** Opening INFORMATION SUPPLIED block **
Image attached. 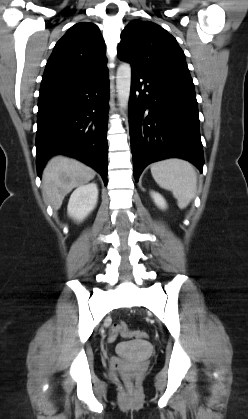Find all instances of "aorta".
<instances>
[{
  "label": "aorta",
  "instance_id": "aorta-1",
  "mask_svg": "<svg viewBox=\"0 0 248 419\" xmlns=\"http://www.w3.org/2000/svg\"><path fill=\"white\" fill-rule=\"evenodd\" d=\"M131 87V66L129 63L119 65L116 74L117 98L121 109H126L129 103Z\"/></svg>",
  "mask_w": 248,
  "mask_h": 419
}]
</instances>
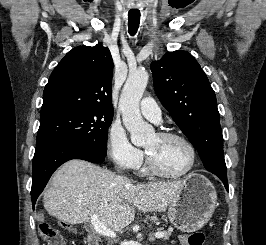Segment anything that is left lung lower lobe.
<instances>
[{"mask_svg": "<svg viewBox=\"0 0 266 245\" xmlns=\"http://www.w3.org/2000/svg\"><path fill=\"white\" fill-rule=\"evenodd\" d=\"M218 177L221 179V181L223 182L226 190L228 191L227 175H219Z\"/></svg>", "mask_w": 266, "mask_h": 245, "instance_id": "obj_1", "label": "left lung lower lobe"}]
</instances>
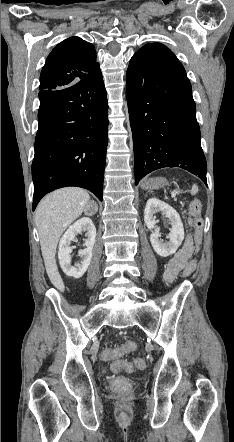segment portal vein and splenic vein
<instances>
[{
    "mask_svg": "<svg viewBox=\"0 0 234 442\" xmlns=\"http://www.w3.org/2000/svg\"><path fill=\"white\" fill-rule=\"evenodd\" d=\"M177 194H178L177 191H173V192H171V197H172V198H175Z\"/></svg>",
    "mask_w": 234,
    "mask_h": 442,
    "instance_id": "1",
    "label": "portal vein and splenic vein"
}]
</instances>
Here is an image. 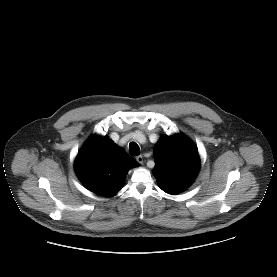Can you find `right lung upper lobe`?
Here are the masks:
<instances>
[{"label": "right lung upper lobe", "mask_w": 277, "mask_h": 277, "mask_svg": "<svg viewBox=\"0 0 277 277\" xmlns=\"http://www.w3.org/2000/svg\"><path fill=\"white\" fill-rule=\"evenodd\" d=\"M137 166L134 158L107 137L93 136L81 148L75 171L92 192L112 196L121 190L128 169Z\"/></svg>", "instance_id": "cb5924a9"}]
</instances>
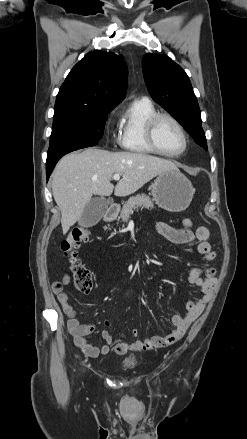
** Closing INFORMATION SUPPLIED block **
*DESCRIPTION OF THE TASK:* Among the records, find every line holding the word "http" and copy it.

*EXERCISE SOLUTION:*
  "mask_svg": "<svg viewBox=\"0 0 248 419\" xmlns=\"http://www.w3.org/2000/svg\"><path fill=\"white\" fill-rule=\"evenodd\" d=\"M131 87V66L129 63L119 65L116 74L117 98L121 109H126L129 103Z\"/></svg>",
[{"mask_svg": "<svg viewBox=\"0 0 266 245\" xmlns=\"http://www.w3.org/2000/svg\"><path fill=\"white\" fill-rule=\"evenodd\" d=\"M218 177L221 179V181L223 182L226 190L228 191L227 175H219Z\"/></svg>", "mask_w": 266, "mask_h": 245, "instance_id": "obj_1", "label": "left lung lower lobe"}]
    "mask_svg": "<svg viewBox=\"0 0 234 442\" xmlns=\"http://www.w3.org/2000/svg\"><path fill=\"white\" fill-rule=\"evenodd\" d=\"M177 194H178L177 191H173V192H171V197H172V198H175Z\"/></svg>",
[{"label": "right lung upper lobe", "mask_w": 277, "mask_h": 277, "mask_svg": "<svg viewBox=\"0 0 277 277\" xmlns=\"http://www.w3.org/2000/svg\"><path fill=\"white\" fill-rule=\"evenodd\" d=\"M137 166L134 158L107 137L93 136L81 148L75 171L92 192L112 196L121 190L128 169Z\"/></svg>", "instance_id": "cb5924a9"}]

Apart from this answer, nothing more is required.